Using Host Pointer Buffers

Using Host Pointer Buffers - 2023.1 English

Vitis Unified Software Platform Documentation: Application Acceleration Development (UG1393)

Document ID

UG1393

Release Date

2023-07-17

Version

2023.1 English

Important: Using CL_MEM_USE_HOST_PTR is not recommended for embedded platforms. Embedded platforms require contiguous memory allocation and should use the CL_MEM_ALLOC_HOST_PTR method, as described in Letting XRT Allocate Buffers.
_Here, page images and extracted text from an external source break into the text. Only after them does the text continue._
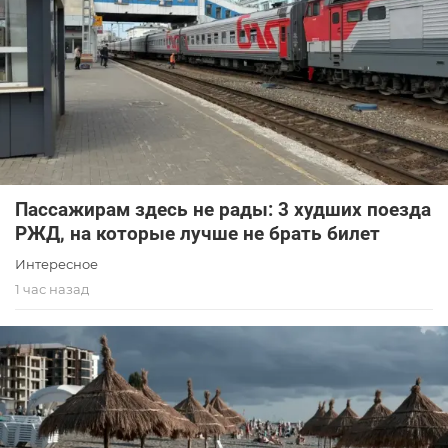
Пассажирам здесь не рады: 3 худших поезда
РЖД, на которые лучше не брать билет
Интересное
1 час назад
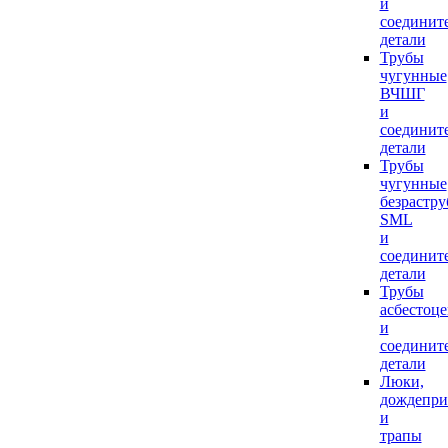
и
соединит
детали
Трубы
чугунные
ВЧШГ
и
соединит
детали
Трубы
чугунные
безрастр
SML
и
соединит
детали
Трубы
асбестоц
и
соединит
детали
Люки,
дождепр
и
трапы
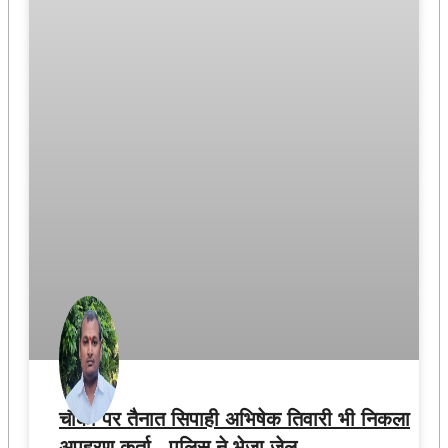
चौकी पर तैनात सिपाही अभिषेक तिवारी भी निकला
अपहरण कर्ता , पुलिस ने भेजा जेल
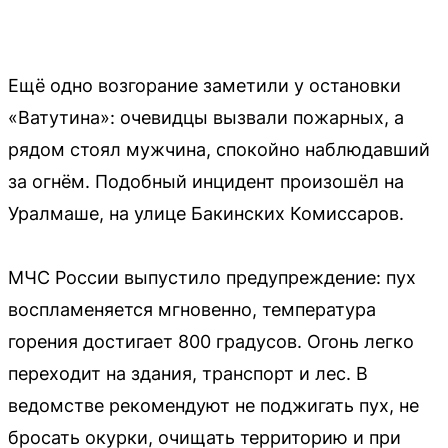
Ещё одно возгорание заметили у остановки
«Ватутина»: очевидцы вызвали пожарных, а
рядом стоял мужчина, спокойно наблюдавший
за огнём. Подобный инцидент произошёл на
Уралмаше, на улице Бакинских Комиссаров.
МЧС России выпустило предупреждение: пух
воспламеняется мгновенно, температура
горения достигает 800 градусов. Огонь легко
переходит на здания, транспорт и лес. В
ведомстве рекомендуют не поджигать пух, не
бросать окурки, очищать территорию и при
There are two main parts of a cl_mem object: host side pointer and device side pointer. Before the kernel starts its operation, the device side pointer is implicitly allocated on the device side memory (for example, on a specific location inside the device global memory) and the buffer becomes a resident on the device. Using clEnqueueMigrateMemObjects this allocation and data transfer occur upfront, much ahead of the kernel execution. This especially helps to enable software pipelining if the host is executing the same kernel multiple times, because data transfer for the next transaction can happen when kernel is still operating on the previous data set, and thus hide the data transfer latency of successive kernel executions.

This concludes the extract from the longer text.